While the energy drink market as a whole, comprised of aseptic beverages like Red Bull and Monster Energy, amassed nearly $11 billion in sales, with a nearly 7 percent increase in market share, the energy mixes category was down 7.4 percent with sales of $60.6 million for the 52 weeks through May 17, IRI data noted.
The liquid drink enhancers category also has faced contraction with sales down 4.9 percent totaling $367 million. Liquid energy drink mix segment sales were down nearly 9 percent for just more than $47 million. Mio, a brand of Kraft Foods Group, accounts for the largest percentage of market share in both the liquid energy drink mixes and liquid fruit drink mixes at 79 percent and 30 percent, respectively. With sales relatively flat, Mio Energy liquid drink mixes netted $37 million, while its liquid fruit drink mix sales totaled $86.7 million for the 52 weeks ending May 17, according to IRI Data. While liquid sports drink mixes where down overall, Propel sustained $1.7 million in sales and saw a nearly 228 percent change from the previous year, according to IRI.

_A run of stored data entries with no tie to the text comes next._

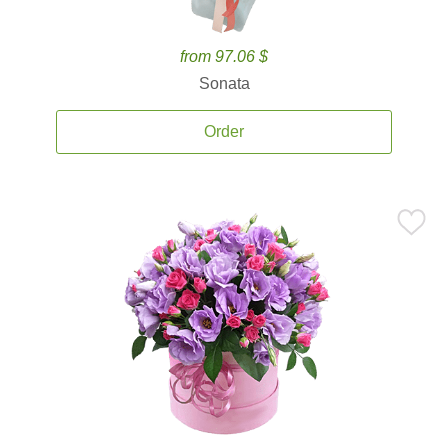
from 97.06 $
Sonata
Order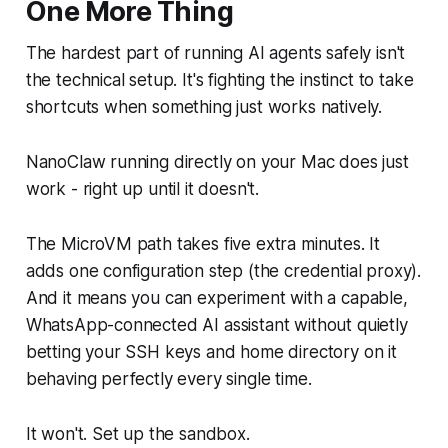
One More Thing
The hardest part of running AI agents safely isn't
the technical setup. It's fighting the instinct to take
shortcuts when something just works natively.
NanoClaw running directly on your Mac does just
work - right up until it doesn't.
The MicroVM path takes five extra minutes. It
adds one configuration step (the credential proxy).
And it means you can experiment with a capable,
WhatsApp-connected AI assistant without quietly
betting your SSH keys and home directory on it
behaving perfectly every single time.
It won't. Set up the sandbox.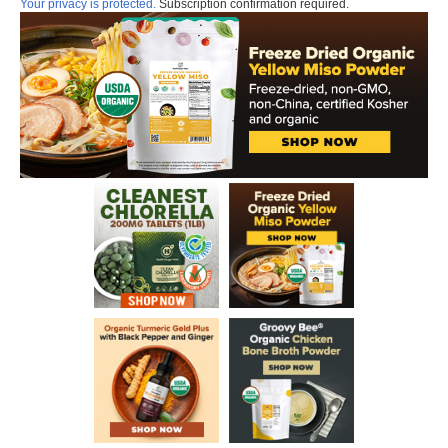
Your privacy is protected.
Subscription confirmation required.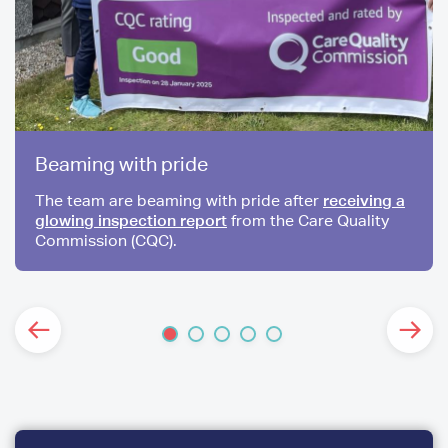
Beaming with pride
The team are beaming with pride after
receiving a
glowing inspection report
from the Care Quality
Commission (CQC).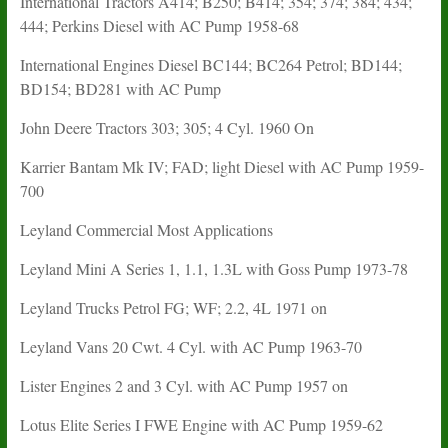
International Tractors A414; B250; B414; 354; 374; 384; 434;
444; Perkins Diesel with AC Pump 1958-68
International Engines Diesel BC144; BC264 Petrol; BD144;
BD154; BD281 with AC Pump
John Deere Tractors 303; 305; 4 Cyl. 1960 On
Karrier Bantam Mk IV; FAD; light Diesel with AC Pump 1959-
700
Leyland Commercial Most Applications
Leyland Mini A Series 1, 1.1, 1.3L with Goss Pump 1973-78
Leyland Trucks Petrol FG; WF; 2.2, 4L 1971 on
Leyland Vans 20 Cwt. 4 Cyl. with AC Pump 1963-70
Lister Engines 2 and 3 Cyl. with AC Pump 1957 on
Lotus Elite Series I FWE Engine with AC Pump 1959-62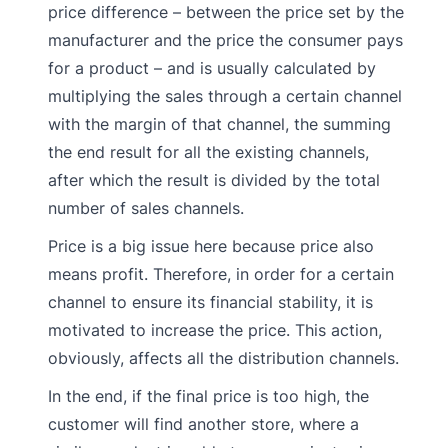
price difference – between the price set by the
manufacturer and the price the consumer pays
for a product – and is usually calculated by
multiplying the sales through a certain channel
with the margin of that channel, the summing
the end result for all the existing channels,
after which the result is divided by the total
number of sales channels.
Price is a big issue here because price also
means profit. Therefore, in order for a certain
channel to ensure its financial stability, it is
motivated to increase the price. This action,
obviously, affects all the distribution channels.
In the end, if the final price is too high, the
customer will find another store, where a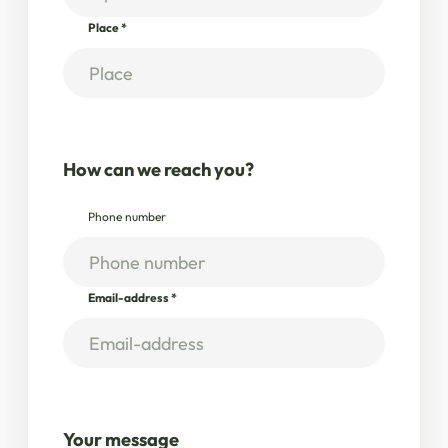
Place
*
How can we reach you?
Phone number
Email-address
*
Your message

In its March 2014 report, Chicago-based Mintel reports that it expects the drink mix category, which includes both powdered drink mixes and liquid water enhancers, to see steady increases through 2018. “The best- and worst-case forecasts take the value of the U.S. cold drink mixes from an estimated $2.3 billion in 2013 to $2.9 billion (best case) and $2.2 billion (worst case) in 2018,” noted the report, which added that Mintel expects the market to grow to a total of $2.6 billion in 2018.
Although the powdered drink mix market has experienced several years of overall decline, the growth in the U.S. liquid concentrates segments has created value. To keep pace with this consumer demand for healthy, natural, refreshing beverages, beverage-makers continue to develop new concentrates and drink mixes that give consumers greater convenience and choice.